## Work item
I need the lines below from the one with "politica fino a trasfigurarli" down to the one with "rnare (anziché ostacolare) le" reproduced exactly, both ends included, and nothing else.

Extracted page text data
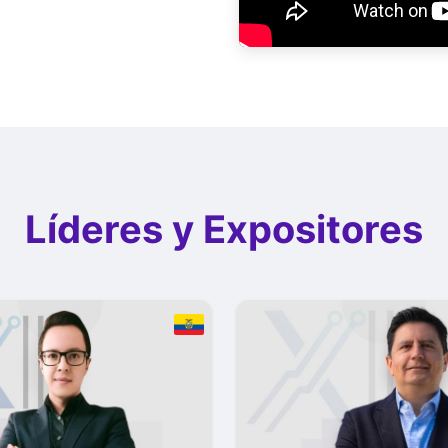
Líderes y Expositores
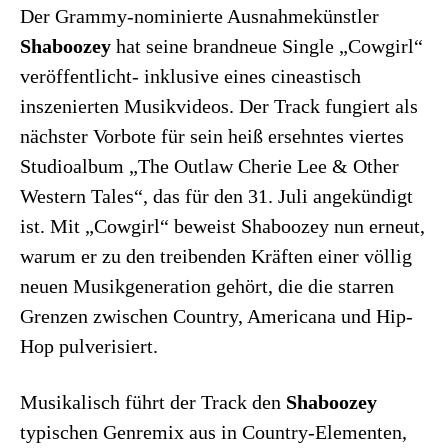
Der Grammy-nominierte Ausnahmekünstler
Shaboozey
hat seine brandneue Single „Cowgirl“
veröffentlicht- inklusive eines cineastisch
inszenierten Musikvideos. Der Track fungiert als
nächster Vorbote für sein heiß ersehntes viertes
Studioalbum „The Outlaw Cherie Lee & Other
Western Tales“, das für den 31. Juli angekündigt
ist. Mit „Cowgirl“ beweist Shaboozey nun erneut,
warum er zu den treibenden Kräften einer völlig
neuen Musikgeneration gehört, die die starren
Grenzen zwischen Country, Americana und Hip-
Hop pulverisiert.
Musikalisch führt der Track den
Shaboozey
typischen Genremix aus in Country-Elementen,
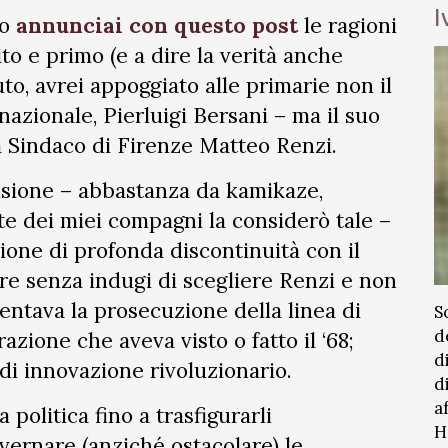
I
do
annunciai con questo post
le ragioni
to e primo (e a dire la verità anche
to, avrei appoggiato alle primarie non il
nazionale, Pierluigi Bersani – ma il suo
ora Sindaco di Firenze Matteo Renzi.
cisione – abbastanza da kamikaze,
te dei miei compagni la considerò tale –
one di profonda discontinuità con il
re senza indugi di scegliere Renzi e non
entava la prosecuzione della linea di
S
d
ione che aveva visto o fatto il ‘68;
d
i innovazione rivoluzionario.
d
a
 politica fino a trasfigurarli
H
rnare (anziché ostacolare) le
* * *
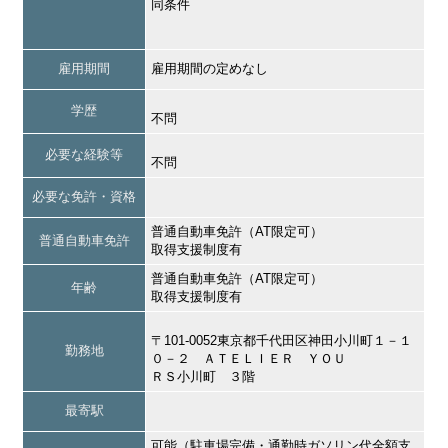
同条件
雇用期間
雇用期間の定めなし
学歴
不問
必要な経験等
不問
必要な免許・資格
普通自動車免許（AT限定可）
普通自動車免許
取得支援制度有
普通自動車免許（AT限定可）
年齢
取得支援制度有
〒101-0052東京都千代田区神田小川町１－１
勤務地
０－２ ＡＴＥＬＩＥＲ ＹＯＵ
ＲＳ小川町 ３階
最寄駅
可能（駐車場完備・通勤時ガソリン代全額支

## Response area
 politica fino a trasfigurarli
H
rnare (anziché ostacolare) le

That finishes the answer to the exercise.